O unicórnio brasileiro das criptomoedas namora a ideia de abrir capital há alguns anos. Mas, entre juros elevados e os custos de uma operação desse porte no Brasil, o plano ficou em banho-maria, enquanto a empresa seguiu levantando recursos no mercado privado.
Agora, o cenário parece mais convidativo. O CEO da 2TM, Roberto Dagnoni, avalia que o mercado de ofertas públicas voltou a respirar e não descarta levar a companhia para a bolsa nos Estados Unidos.

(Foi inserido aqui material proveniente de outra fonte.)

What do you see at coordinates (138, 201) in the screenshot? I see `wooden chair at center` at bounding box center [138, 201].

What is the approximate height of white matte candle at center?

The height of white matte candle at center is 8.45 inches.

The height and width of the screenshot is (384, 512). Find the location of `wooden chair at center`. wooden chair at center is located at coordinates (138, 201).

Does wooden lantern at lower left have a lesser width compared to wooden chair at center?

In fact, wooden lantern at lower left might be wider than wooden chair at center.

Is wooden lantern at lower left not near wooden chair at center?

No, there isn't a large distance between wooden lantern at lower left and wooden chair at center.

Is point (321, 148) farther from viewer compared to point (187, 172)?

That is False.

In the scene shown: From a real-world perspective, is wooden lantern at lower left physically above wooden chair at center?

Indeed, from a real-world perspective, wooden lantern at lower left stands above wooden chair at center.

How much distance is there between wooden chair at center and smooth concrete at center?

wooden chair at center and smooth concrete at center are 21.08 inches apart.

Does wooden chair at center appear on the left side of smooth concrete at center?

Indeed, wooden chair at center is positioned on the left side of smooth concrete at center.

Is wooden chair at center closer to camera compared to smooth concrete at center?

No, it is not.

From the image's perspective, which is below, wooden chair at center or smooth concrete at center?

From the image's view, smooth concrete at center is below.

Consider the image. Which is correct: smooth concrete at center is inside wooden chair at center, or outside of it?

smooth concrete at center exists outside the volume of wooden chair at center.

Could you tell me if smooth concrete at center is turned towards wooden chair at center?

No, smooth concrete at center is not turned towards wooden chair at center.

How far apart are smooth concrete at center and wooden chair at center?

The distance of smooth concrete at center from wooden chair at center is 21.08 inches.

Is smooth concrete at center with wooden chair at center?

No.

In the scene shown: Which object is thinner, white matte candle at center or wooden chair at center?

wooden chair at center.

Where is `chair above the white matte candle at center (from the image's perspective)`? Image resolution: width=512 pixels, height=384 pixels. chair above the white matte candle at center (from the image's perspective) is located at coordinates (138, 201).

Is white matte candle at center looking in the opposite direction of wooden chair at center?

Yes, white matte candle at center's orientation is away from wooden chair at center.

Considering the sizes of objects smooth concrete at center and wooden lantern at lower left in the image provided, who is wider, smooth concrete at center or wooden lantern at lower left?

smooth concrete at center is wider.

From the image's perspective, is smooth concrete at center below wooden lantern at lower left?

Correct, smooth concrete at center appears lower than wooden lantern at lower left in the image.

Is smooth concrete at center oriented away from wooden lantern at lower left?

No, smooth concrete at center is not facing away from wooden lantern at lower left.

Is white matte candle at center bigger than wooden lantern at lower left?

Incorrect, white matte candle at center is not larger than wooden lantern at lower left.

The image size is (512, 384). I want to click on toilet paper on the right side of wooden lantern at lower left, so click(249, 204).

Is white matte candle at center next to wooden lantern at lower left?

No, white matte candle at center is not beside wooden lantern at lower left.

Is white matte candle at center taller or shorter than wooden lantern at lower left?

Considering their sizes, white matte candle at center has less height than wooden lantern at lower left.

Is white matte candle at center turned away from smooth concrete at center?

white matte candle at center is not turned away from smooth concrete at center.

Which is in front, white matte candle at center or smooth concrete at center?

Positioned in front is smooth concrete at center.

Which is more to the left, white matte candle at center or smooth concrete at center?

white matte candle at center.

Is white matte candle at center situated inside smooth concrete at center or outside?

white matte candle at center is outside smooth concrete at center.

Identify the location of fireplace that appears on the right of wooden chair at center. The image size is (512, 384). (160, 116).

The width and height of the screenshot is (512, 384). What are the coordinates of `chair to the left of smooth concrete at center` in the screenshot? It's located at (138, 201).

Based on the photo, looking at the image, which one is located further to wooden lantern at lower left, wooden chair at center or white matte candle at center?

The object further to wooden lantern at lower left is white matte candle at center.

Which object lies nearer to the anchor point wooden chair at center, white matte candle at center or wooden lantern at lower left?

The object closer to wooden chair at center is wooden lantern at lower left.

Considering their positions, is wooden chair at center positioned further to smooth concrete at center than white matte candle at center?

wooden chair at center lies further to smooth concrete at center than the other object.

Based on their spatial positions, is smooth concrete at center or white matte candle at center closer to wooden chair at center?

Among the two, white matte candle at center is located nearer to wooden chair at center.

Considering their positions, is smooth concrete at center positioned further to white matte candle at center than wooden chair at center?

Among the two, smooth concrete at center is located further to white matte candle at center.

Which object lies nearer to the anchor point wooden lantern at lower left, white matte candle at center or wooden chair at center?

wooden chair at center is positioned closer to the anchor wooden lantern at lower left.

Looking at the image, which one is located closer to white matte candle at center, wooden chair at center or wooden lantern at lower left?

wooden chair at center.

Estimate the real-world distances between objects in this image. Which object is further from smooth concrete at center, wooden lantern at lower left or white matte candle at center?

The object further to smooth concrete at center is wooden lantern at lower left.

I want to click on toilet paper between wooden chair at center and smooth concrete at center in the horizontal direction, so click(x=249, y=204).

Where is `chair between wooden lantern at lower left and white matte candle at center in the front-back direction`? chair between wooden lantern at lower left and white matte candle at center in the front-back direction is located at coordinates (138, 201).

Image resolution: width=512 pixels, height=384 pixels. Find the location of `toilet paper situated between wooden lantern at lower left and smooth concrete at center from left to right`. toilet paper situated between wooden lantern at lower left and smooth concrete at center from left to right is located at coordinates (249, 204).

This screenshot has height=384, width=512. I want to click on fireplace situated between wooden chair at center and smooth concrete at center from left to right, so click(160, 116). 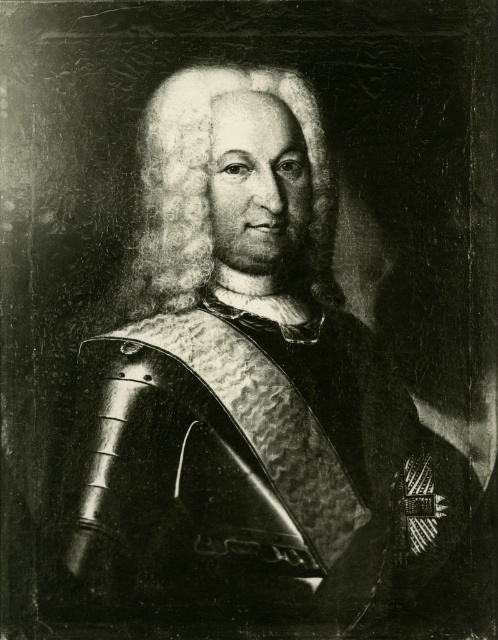 Looking at the portrait, you notice the man has both white textured hair at center and a white fluffy beard at center. Which of these features has a greater width?

The white textured hair at center has a greater width than the white fluffy beard at center.

From the picture: In the portrait, you notice the man has both white textured hair at center and a white fluffy beard at center. Which one is located more to the left?

The white textured hair at center is positioned on the left side of white fluffy beard at center, so it is more to the left. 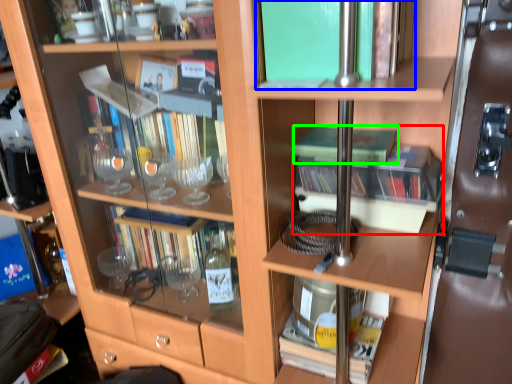 Question: Considering the real-world distances, which object is closest to book (highlighted by a red box)? book (highlighted by a blue box) or book (highlighted by a green box).

Choices:
 (A) book
 (B) book

Answer: (B) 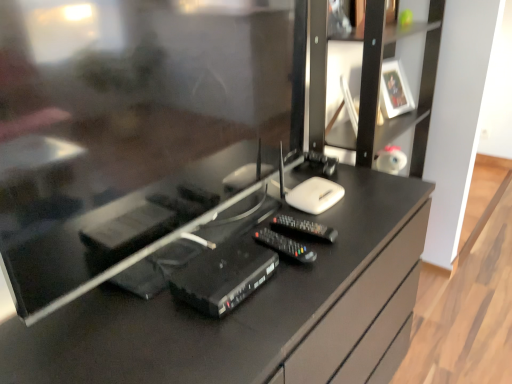 Locate an element on the screen. The width and height of the screenshot is (512, 384). free space between black plastic remote control at center, the 2th equipment positioned from the left, and black plastic remote at center is located at coordinates (319, 249). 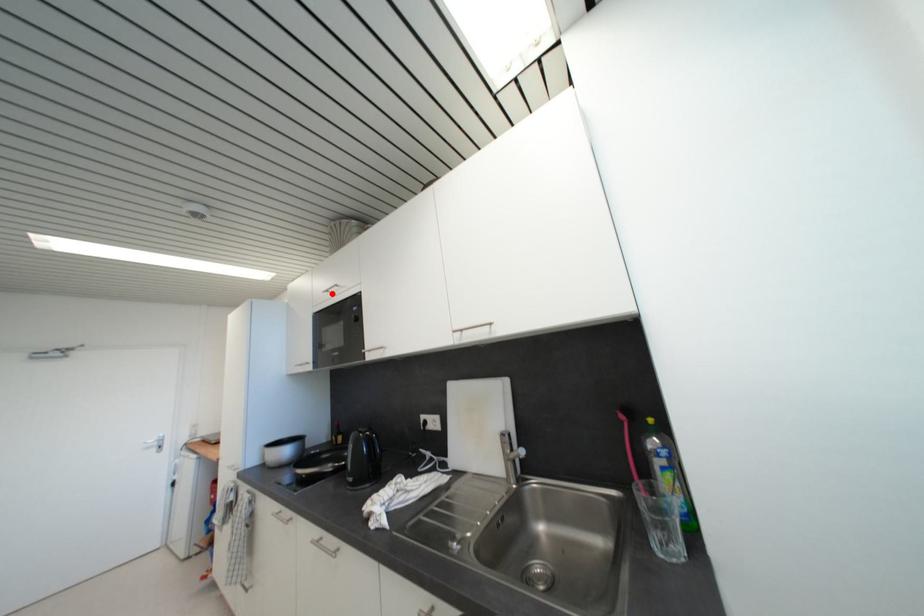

“Tivemos uma janela muito boa nos Estados Unidos no ano passado, com empresas como a Gemini e a Circle abrindo capital”, disse Dagnoni, em entrevista ao programa Money Minds, do Money Times. “Nosso objetivo agora é seguir crescendo na captação privada, temos bons sócios para isso. Mas, ao mesmo tempo, existe essa oportunidade internacional.”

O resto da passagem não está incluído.